From 5e45e449cd35822f5b8824412f25e7f1c3564658 Mon Sep 17 00:00:00 2001
From: Thomas Barlow <github@mysterymayhem.co.uk>
Date: Fri, 30 Jun 2023 17:04:19 +0100
Subject: [PATCH] FBX Import: Speed up parsing by reading entire subtrees into
 BytesIO

Python's default BufferedReader used with open() has to get the raw
stream position from the OS on every tell() call. This is about 10 times
slower than the tell() function of BytesIO objects. Because the number
of bytes in each FBX element's subtree is known ahead of time, entire
subtrees of bytes can be read at once and exposed through IO API as
BytesIO for a performance increase.

The "Objects" element's subtree is an exception and is not read all at
once because it usually makes up the vast majority of the file size.
Reading what could be a huge number of bytes into memory at once could
impact performance on systems with low free memory, especially because
those bytes won't be freed until they have been entirely parsed.

A small amount of refactoring has also been done to reduce the number of
required tell() calls.

This reduces the time taken to parse fbx files to about 88% to 90% of
the original time in most cases. Array decompression makes up about half
of the time taken currently, but this could be multithreaded, in which
case, this patch would reduce the time to about 75% to 80% instead.

Imported files containing lots of very small or non-nested subtrees
within the "Objects" element's subtree won't see much, if any effect
from this patch, which can happen with bone animations with many
animated bones.
---
 io_scene_fbx/parse_fbx.py | 54 +++++++++++++++++++++++++++++++++++----
 1 file changed, 49 insertions(+), 5 deletions(-)

diff --git a/io_scene_fbx/parse_fbx.py b/io_scene_fbx/parse_fbx.py
index 154bbf494..587cbc8a5 100644
--- a/io_scene_fbx/parse_fbx.py
+++ b/io_scene_fbx/parse_fbx.py
@@ -13,6 +13,7 @@ __all__ = (
 from struct import unpack
 import array
 import zlib
+from io import BytesIO
 
 from . import data_types
 
@@ -104,7 +105,7 @@ def init_version(fbx_version):
     _BLOCK_SENTINEL_DATA = (b'\0' * _BLOCK_SENTINEL_LENGTH)
 
 
-def read_elem(read, tell, use_namedtuple):
+def read_elem(read, tell, use_namedtuple, tell_file_offset=0):
     # [0] the offset at which this block ends
     # [1] the number of properties in the scope
     # [2] the length of the property list
@@ -125,15 +126,58 @@ def read_elem(read, tell, use_namedtuple):
         elem_props_data[i] = read_data_dict[data_type](read)
         elem_props_type[i] = data_type
 
-    if tell() < end_offset:
-        while tell() < (end_offset - _BLOCK_SENTINEL_LENGTH):
-            elem_subtree.append(read_elem(read, tell, use_namedtuple))
+    pos = tell()
+    local_end_offset = end_offset - tell_file_offset
 
+    if pos < local_end_offset:
+        # The default BufferedReader used when `open()`-ing files in 'rb' mode has to get the raw stream position from
+        # the OS every time its tell() function is called.
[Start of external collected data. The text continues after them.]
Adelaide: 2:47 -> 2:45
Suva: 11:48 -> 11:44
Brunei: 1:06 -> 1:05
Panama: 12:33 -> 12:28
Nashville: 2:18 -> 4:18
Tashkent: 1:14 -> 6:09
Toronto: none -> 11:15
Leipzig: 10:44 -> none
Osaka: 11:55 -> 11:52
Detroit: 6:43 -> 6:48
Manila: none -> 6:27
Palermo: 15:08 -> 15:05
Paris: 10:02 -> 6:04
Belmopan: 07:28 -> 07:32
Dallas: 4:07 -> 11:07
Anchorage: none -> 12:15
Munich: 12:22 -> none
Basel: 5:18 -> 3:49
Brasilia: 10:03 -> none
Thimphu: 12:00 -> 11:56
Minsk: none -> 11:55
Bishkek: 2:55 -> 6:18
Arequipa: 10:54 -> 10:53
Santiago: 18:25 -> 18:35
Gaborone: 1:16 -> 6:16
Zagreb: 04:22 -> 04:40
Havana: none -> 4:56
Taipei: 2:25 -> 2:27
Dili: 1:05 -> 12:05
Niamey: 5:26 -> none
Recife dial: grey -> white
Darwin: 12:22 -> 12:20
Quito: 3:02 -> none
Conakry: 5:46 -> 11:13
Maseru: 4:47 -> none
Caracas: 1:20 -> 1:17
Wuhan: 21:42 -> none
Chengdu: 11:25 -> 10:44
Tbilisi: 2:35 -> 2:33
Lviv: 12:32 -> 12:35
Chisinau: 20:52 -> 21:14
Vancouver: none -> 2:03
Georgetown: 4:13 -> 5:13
This is about 10 times slower than the tell() function of
+        # BytesIO objects, so reading chunks of bytes from the file into memory at once and exposing them through
+        # BytesIO can give better performance. We know the total size of each element's subtree so can read entire
+        # subtrees into memory at a time.
+        # The "Objects" element's subtree, however, usually makes up most of the file, so we specifically avoid reading
+        # all its sub-elements into memory at once to reduce memory requirements at the cost of slightly worse
+        # performance when memory is not a concern.
+        # If we're currently reading directly from the opened file, then tell_file_offset will be zero.
+        if tell_file_offset == 0 and elem_id != b"Objects":
+            block_bytes_remaining = local_end_offset - pos
+
+            # Read the entire subtree
+            sub_elem_bytes = read(block_bytes_remaining)
+            num_bytes_read = len(sub_elem_bytes)
+            if num_bytes_read != block_bytes_remaining:
+                raise IOError("failed to read complete nested block, expected %i bytes, but only got %i"
+                              % (block_bytes_remaining, num_bytes_read))
+
+            # BytesIO provides IO API for reading bytes in memory, so we can use the same code as reading bytes directly
+            # from a file.
+            f = BytesIO(sub_elem_bytes)
+            tell = f.tell
+            read = f.read
+            # The new `tell` function starts at zero and is offset by `pos` bytes from the start of the file.
+            start_sub_pos = 0
+            tell_file_offset = pos
+            sub_tree_end = block_bytes_remaining - _BLOCK_SENTINEL_LENGTH
+        else:
+            # The `tell` function is unchanged, so starts at the value returned by `tell()`, which is still `pos`
+            # because no reads have been made since then.
+            start_sub_pos = pos
+            sub_tree_end = local_end_offset - _BLOCK_SENTINEL_LENGTH
+
+        sub_pos = start_sub_pos
+        while sub_pos < sub_tree_end:
+            elem_subtree.append(read_elem(read, tell, use_namedtuple, tell_file_offset))
+            sub_pos = tell()
+
+        # At the end of each subtree there should be a sentinel (an empty element with all bytes set to zero).
         if read(_BLOCK_SENTINEL_LENGTH) != _BLOCK_SENTINEL_DATA:
             raise IOError("failed to read nested block sentinel, "
                           "expected all bytes to be 0")
 
-    if tell() != end_offset:
+        # Update `pos` for the number of bytes that have been read.
+        pos += (sub_pos - start_sub_pos) + _BLOCK_SENTINEL_LENGTH
+
+    if pos != local_end_offset:
         raise IOError("scope length not reached, something is wrong")
 
     args = (elem_id, elem_props_data, elem_props_type, elem_subtree)
-- 
2.30.2